Also email an Tacens geht gleich raus und sobald das Feedback da ist hört ihr hier von mir.

@Adi1
Mir fehlt leider selbst inzwischen die Zeit um alle Produkte zu testen früher habe ich auch die China Tabs von Ainol und Co. zerlegt und getestet die Verarbeitung etc. begutachtet aber irgendwann hat man halt leider keine Zeit mehr sich alles genau anzuschauen und vertraut den Herstellern was sich hier jedoch als Fehler anzeigt.


----------



## Adi1 (31. Oktober 2014)

Acker schrieb:


> @Adi1
> Mir fehlt leider selbst inzwischen die Zeit um alle Produkte zu testen früher habe ich auch die China Tabs von Ainol und Co. zerlegt und getestet die Verarbeitung etc. begutachtet aber irgendwann hat man halt leider keine Zeit mehr sich alles genau anzuschauen und vertraut den Herstellern was sich hier jedoch als Fehler anzeigt.


 
 Danke für Dein offenes Wort. 

 Wenn ich jedoch als Händler totalen Mist verkaufe,
 läuft doch einiges schief.

 Vlt. sollte man die Sache noch mal überdenken.


----------



## Philipus II (31. Oktober 2014)

Soplche Fehler passieren sogar Branchengrößen wie Amazon, Caseking oder Alternate.
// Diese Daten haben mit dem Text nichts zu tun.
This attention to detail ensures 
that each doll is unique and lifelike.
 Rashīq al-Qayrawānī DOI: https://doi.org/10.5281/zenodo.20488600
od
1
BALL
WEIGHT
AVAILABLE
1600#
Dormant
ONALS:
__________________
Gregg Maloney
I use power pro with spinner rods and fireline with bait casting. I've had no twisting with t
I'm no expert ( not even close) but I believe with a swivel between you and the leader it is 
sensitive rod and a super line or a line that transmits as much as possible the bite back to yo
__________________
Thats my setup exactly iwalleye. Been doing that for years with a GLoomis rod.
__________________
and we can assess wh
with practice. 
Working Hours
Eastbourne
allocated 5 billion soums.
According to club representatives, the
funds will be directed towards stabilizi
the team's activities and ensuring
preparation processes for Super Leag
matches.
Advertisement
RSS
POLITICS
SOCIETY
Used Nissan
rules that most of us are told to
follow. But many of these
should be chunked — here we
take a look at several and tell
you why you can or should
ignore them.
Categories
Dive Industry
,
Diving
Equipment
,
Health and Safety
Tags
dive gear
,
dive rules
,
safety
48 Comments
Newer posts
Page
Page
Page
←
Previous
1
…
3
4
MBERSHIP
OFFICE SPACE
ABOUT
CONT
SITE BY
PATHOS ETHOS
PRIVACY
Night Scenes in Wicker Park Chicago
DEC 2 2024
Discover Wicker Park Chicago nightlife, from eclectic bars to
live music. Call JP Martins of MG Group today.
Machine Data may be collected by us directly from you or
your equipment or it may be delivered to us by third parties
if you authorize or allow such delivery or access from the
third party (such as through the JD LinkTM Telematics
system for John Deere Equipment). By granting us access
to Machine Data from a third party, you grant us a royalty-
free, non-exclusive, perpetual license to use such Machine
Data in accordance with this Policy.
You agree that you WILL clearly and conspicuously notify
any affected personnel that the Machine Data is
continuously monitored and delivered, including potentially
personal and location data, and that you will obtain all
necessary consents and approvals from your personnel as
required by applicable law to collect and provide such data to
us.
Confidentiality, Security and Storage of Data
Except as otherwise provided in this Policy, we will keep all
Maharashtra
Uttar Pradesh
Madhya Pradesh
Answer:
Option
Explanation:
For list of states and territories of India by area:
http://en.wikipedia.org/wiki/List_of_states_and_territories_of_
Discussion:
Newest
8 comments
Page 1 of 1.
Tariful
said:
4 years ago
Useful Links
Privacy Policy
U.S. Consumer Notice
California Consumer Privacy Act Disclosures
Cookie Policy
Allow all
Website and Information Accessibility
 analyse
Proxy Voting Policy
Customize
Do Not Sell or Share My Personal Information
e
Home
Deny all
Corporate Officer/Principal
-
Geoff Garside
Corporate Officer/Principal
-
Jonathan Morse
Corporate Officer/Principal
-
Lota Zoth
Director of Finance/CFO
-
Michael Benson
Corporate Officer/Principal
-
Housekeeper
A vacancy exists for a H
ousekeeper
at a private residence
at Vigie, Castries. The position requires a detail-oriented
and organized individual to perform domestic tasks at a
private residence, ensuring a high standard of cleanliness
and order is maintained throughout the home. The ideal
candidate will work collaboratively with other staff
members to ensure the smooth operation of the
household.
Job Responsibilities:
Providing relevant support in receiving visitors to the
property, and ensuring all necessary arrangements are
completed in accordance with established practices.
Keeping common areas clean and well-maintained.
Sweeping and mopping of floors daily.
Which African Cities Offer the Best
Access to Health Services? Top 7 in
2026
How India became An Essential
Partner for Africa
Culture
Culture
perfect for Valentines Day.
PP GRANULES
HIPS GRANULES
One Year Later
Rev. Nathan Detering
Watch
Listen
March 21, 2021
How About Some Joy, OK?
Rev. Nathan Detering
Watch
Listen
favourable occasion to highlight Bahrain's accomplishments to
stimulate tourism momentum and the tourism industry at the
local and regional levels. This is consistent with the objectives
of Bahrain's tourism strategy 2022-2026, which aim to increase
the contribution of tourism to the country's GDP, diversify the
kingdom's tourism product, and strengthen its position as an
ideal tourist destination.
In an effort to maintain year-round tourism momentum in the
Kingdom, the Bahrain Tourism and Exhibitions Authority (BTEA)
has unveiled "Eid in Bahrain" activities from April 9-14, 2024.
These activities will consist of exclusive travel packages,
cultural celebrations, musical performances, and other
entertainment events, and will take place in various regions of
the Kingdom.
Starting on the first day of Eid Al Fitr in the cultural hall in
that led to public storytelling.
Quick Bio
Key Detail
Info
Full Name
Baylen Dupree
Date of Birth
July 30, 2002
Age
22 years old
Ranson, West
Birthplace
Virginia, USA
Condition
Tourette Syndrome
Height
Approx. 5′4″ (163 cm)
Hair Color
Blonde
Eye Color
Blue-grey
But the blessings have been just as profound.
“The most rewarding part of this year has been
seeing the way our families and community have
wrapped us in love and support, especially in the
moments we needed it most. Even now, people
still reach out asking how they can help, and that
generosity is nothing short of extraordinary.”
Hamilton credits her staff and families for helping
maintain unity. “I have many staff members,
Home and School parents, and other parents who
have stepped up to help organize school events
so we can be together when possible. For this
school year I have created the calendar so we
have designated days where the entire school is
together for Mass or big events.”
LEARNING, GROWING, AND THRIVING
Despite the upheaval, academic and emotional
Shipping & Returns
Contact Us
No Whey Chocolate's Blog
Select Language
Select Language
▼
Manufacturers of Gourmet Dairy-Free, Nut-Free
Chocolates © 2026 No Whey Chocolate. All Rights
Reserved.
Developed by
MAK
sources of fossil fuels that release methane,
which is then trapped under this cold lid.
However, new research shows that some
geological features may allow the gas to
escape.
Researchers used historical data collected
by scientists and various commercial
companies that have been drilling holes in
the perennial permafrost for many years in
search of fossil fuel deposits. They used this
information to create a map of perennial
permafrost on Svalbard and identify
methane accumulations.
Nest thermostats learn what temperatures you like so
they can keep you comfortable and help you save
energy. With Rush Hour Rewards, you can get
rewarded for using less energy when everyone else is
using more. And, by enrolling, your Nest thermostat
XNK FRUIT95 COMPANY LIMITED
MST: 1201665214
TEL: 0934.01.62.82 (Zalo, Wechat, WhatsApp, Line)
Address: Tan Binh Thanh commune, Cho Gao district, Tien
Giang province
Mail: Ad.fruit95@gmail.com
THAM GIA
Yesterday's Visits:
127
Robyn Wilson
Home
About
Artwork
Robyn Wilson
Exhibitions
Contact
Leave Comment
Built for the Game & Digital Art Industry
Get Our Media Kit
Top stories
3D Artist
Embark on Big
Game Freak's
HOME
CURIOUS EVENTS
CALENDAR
Ok, alle drei nehmen überführte Schummel-Produkte anstandlos zurück, aber es können sich schon mal Gurken im Portfolio befinden. Ich würde da jetzt an kleinere Händler nicht notwendigerweise strengere Maßstäbe anlegen.


----------



## poiu (31. Oktober 2014)

@Acker schön das sie mitlesen und auch Interesse besteht  

kleine Warnung von mir

http://extreme.pcgameshardware.de/n...-erfahrungsbericht-netzteil-mit-fake-pfc.html

auch das Inter Tech SL500 finger weg


----------



## Threshold (31. Oktober 2014)

Sehr aufschlussreiches Review. 
Das Ergebnis hatte ich mir schon fast gedacht aber dann doch nicht so extrem.
Dass das Netzteil bei 250 Watt schon außerhalb der Spezifikation ist und damit nutzlos wird ist schon ein starkes Stück. 



poiu schrieb:


> kleine Warnung von mir
> 
> http://extreme.pcgameshardware.de/n...-erfahrungsbericht-netzteil-mit-fake-pfc.html
> 
> auch das Inter Tech SL500 finger weg



Herrlich.


----------



## Gast1666645802 (31. Oktober 2014)

Inter-Tech ist auch was für den Stammtisch an langen Winterabenden. Gewürzt mit viel MS-Tech, etwas Rhombutech und ein klein wenig Techsolo. Dazu noch eine ordentliche Prise Trust, drei Stückchen Linkworld Zero (effizienzfrei) und ein vorsichtiges Löffelchen Tronje. Fertig ist der Knaller-Cocktail der 7 Grausamkeiten.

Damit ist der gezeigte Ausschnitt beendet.